What is required: Filter the records below down to lines containing "eller".

Records supplied:
------------------------------

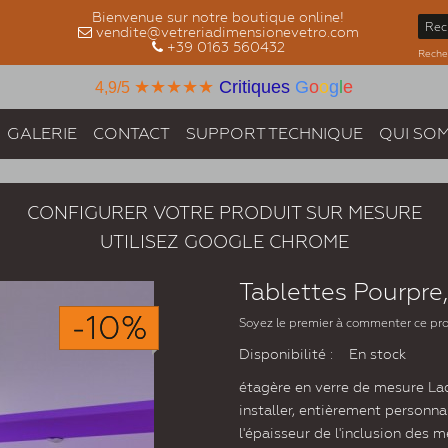
Bienvenue sur notre boutique online!
vendite@vetreriadimensionevetro.com
+39 0163 560432
Recher
★★★★★
Critiques
G
o
o
g
l
e
4,9/5
GALERIE
CONTACT
SUPPORT TECHNIQUE
QUI SO
CONFIGURER VOTRE PRODUIT SUR MESURE
UTILISEZ GOOGLE CHROME
Tablettes Pourpre
-10%
Soyez le premier à commenter ce pr
Disponibilité :
En stock
étagère en verre de mesure Laq
installer, entièrement personna
l'épaisseur de l'inclusion des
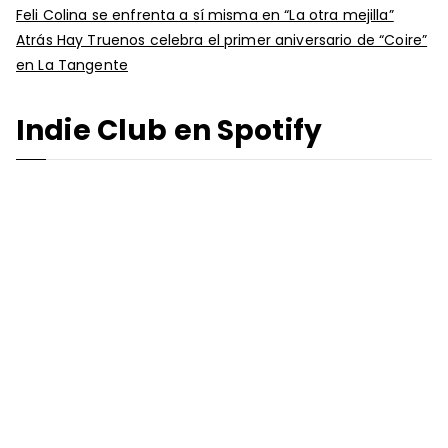
Feli Colina se enfrenta a sí misma en “La otra mejilla”
Atrás Hay Truenos celebra el primer aniversario de “Coire”
en La Tangente
Indie Club en Spotify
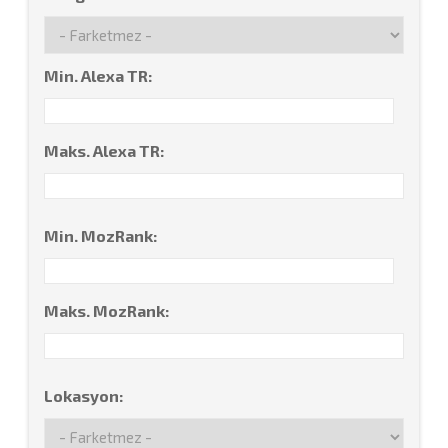
Min. Alexa TR:
Maks. Alexa TR:
Min. MozRank:
Maks. MozRank:
Lokasyon:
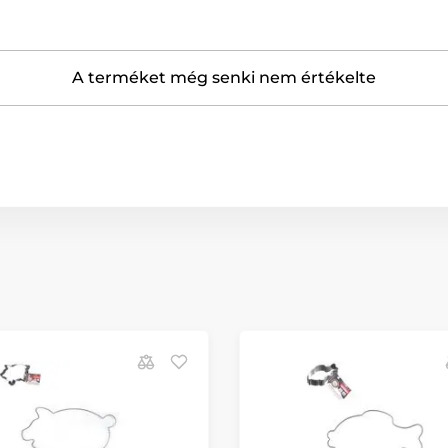
A terméket még senki nem értékelte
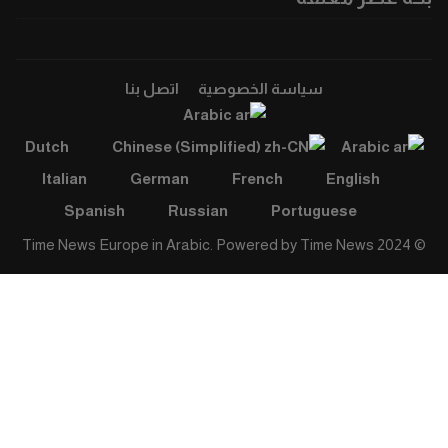
سياسة الخصوصية
اتصل بنا
Arabic
Dutch
Chinese (Simplified)
Arabic
Italian
German
French
English
Spanish
Russian
Portuguese
Time News
© 2024 Time News Europe in Arabic. Powered by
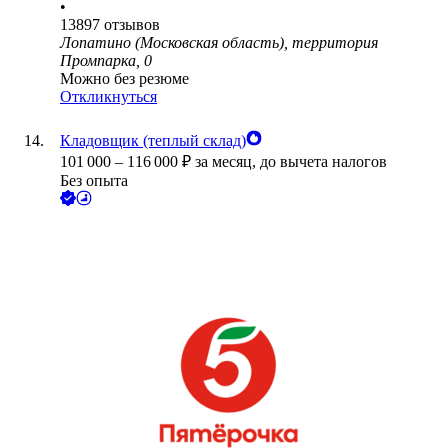
•
13897
отзывов
Лопатино (Московская область), территория
Промпарка, 0
Можно без резюме
Откликнуться
Кладовщик (теплый склад)
101 000
–
116 000
₽
за месяц,
до вычета налогов
Без опыта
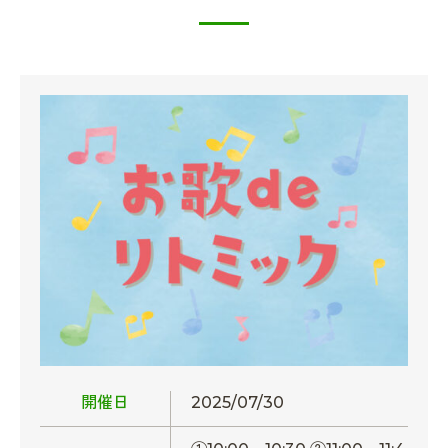
開催日
2025/07/30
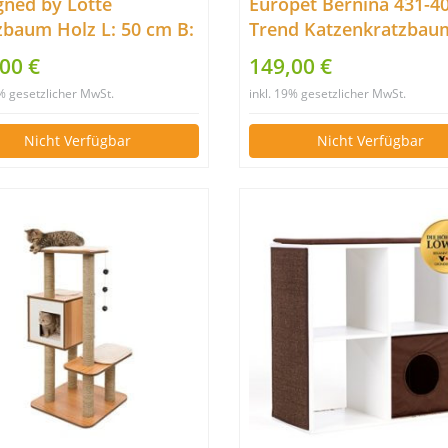
gned by Lotte
Europet Bernina 431-4
zbaum Holz L: 50 cm B:
Trend Katzenkratzbau
m H: 68 cm Aviva
Curacao, 48 x 48 x 141
00 €
149,00 €
9% gesetzlicher MwSt.
inkl. 19% gesetzlicher MwSt.
Nicht Verfügbar
Nicht Verfügbar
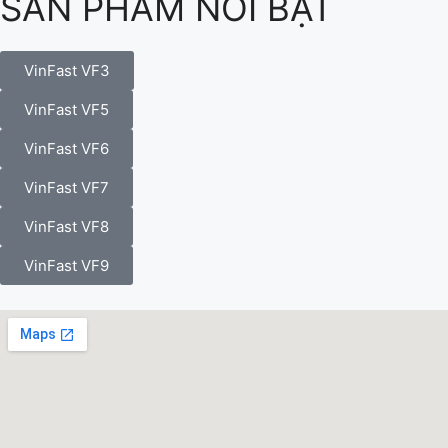
SẢN PHẨM NỔI BẬT
VinFast VF3
VinFast VF5
VinFast VF6
VinFast VF7
VinFast VF8
VinFast VF9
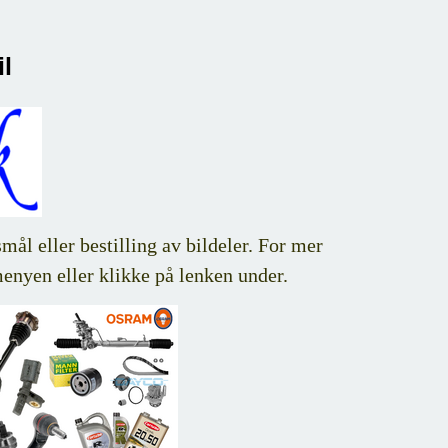
l
ål eller bestilling av bildeler. For mer
menyen eller klikke på lenken under.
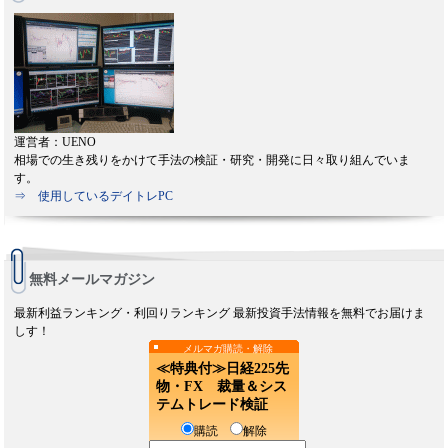
運営者：UENO
相場での生き残りをかけて手法の検証・研究・開発に日々取り組んでいま
す。
⇒ 使用しているデイトレPC
無料メールマガジン
最新利益ランキング・利回りランキング 最新投資手法情報を無料でお届けま
しす！
メルマガ購読・解除
≪特典付≫日経225先
物・FX 裁量＆シス
テムトレード検証
購読
解除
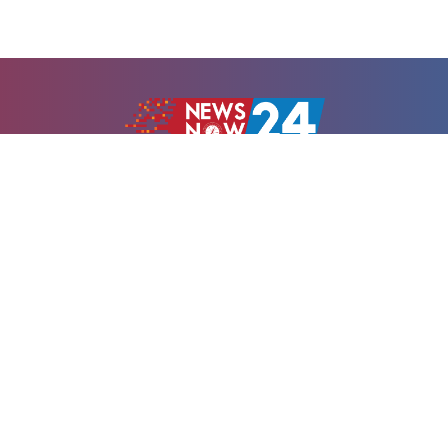
Newsnow24.com is a leading multimedia news portal in
Bangladesh. Contains not only news, new news, views,
opinion, politics, entertainment, sports, lifestyle, travel,
health, and others. We are committed to focusing on
Probash news all around the world with visuals.
তথ্য অধিদফতরের নিবন্ধন নম্বর :১৩৫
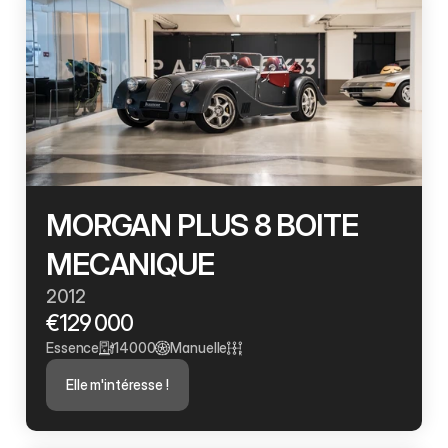
MORGAN PLUS 8 BOITE 
MECANIQUE 
2012
€129 000
Essence
14000
Manuelle
Elle m'intéresse !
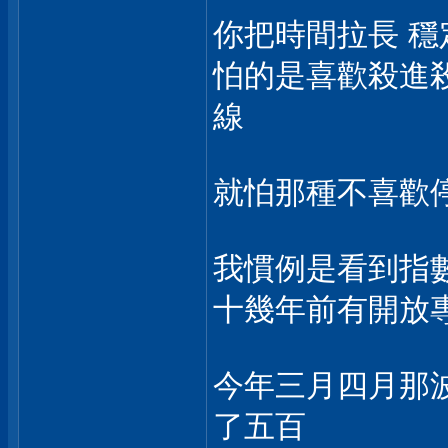
你把時間拉長 穩
怕的是喜歡殺進殺
線
就怕那種不喜歡停損
我慣例是看到指數
十幾年前有開放專
今年三月四月那波
了五百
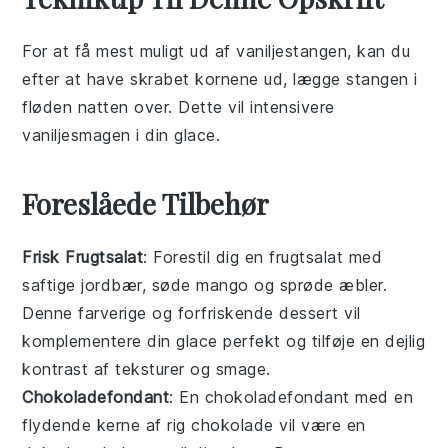
For at få mest muligt ud af
vaniljestangen
, kan du
efter at have skrabet kornene ud, lægge stangen i
fløden
natten over. Dette vil intensivere
vaniljesmagen i din
glace
.
Foreslåede Tilbehør
Frisk Frugtsalat
: Forestil dig en
frugtsalat
med
saftige
jordbær
, søde
mango
og sprøde
æbler
.
Denne farverige og forfriskende
dessert
vil
komplementere din
glace
perfekt og tilføje en dejlig
kontrast af teksturer og smage.
Chokoladefondant
: En
chokoladefondant
med en
flydende kerne af rig
chokolade
vil være en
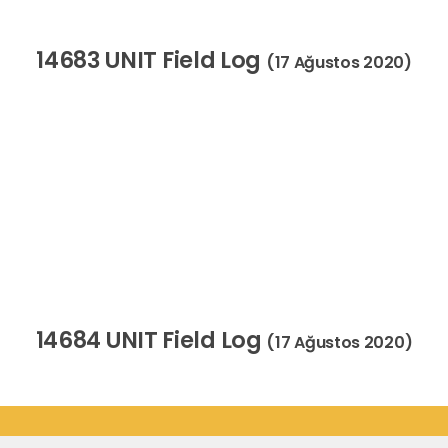
14683 UNIT Field Log
(17 Ağustos 2020)
14684 UNIT Field Log
(17 Ağustos 2020)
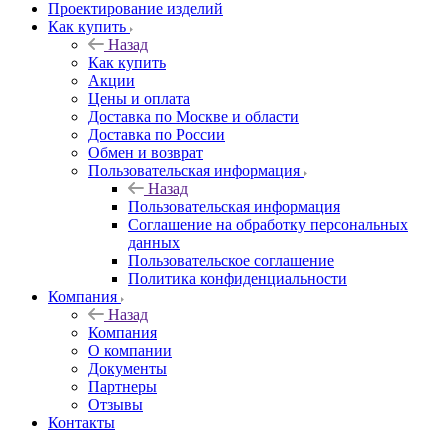
Проектирование изделий
Как купить
Назад
Как купить
Акции
Цены и оплата
Доставка по Москве и области
Доставка по России
Обмен и возврат
Пользовательская информация
Назад
Пользовательская информация
Соглашение на обработку персональных
данных
Пользовательское соглашение
Политика конфиденциальности
Компания
Назад
Компания
О компании
Документы
Партнеры
Отзывы
Контакты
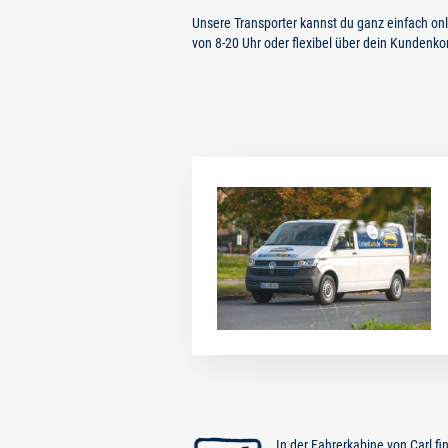
Unsere Transporter kannst du ganz einfach o
von 8-20 Uhr oder flexibel über dein Kundenko
In der Fahrerkabine von Carl f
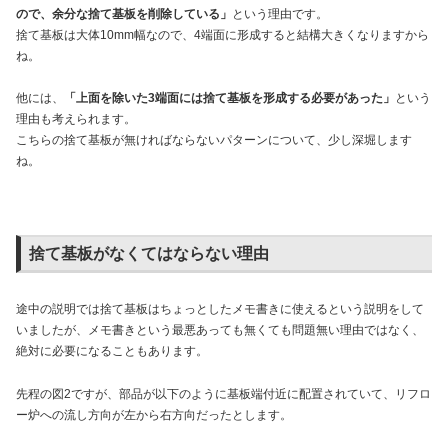
ので、余分な捨て基板を削除している」
という理由です。
捨て基板は大体10mm幅なので、4端面に形成すると結構大きくなりますから
ね。
他には、
「上面を除いた3端面には捨て基板を形成する必要があった」
という
理由も考えられます。
こちらの捨て基板が無ければならないパターンについて、少し深堀します
ね。
捨て基板がなくてはならない理由
途中の説明では捨て基板はちょっとしたメモ書きに使えるという説明をして
いましたが、メモ書きという最悪あっても無くても問題無い理由ではなく、
絶対に必要になることもあります。
先程の図2ですが、部品が以下のように基板端付近に配置されていて、リフロ
ー炉への流し方向が左から右方向だったとします。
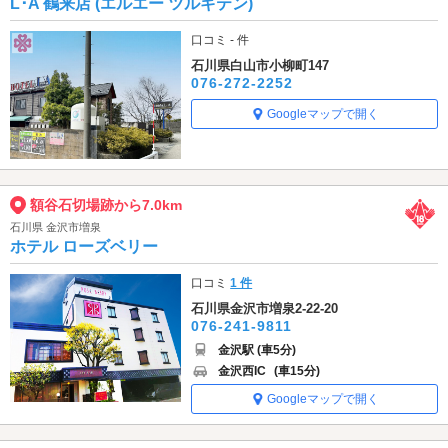
L･A 鶴来店 (エルエー ツルギテン)
口コミ - 件
石川県白山市小柳町147
076-272-2252
Googleマップで開く
額谷石切場跡から7.0km
石川県 金沢市増泉
ホテル ローズベリー
口コミ
1 件
石川県金沢市増泉2-22-20
076-241-9811
金沢駅 (車5分)
金沢西IC
(車15分)
Googleマップで開く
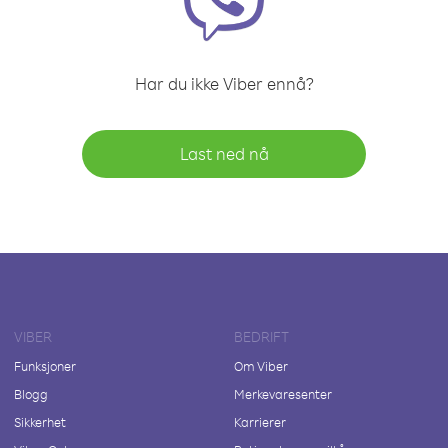
Har du ikke Viber ennå?
Last ned nå
VIBER
BEDRIFT
Funksjoner
Om Viber
Blogg
Merkevaresenter
Sikkerhet
Karrierer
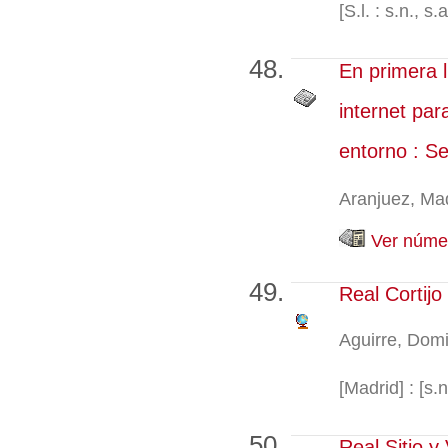
[S.l. : s.n., s.a
En primera l
internet par
entorno : Se
Aranjuez, Madr
Ver númer
Real Cortijo
Aguirre, Dom
[Madrid] : [s.n
Real Sitio y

------------------------------

Result of the task:
ål eller bestilling av bildeler. For mer
menyen eller klikke på lenken under.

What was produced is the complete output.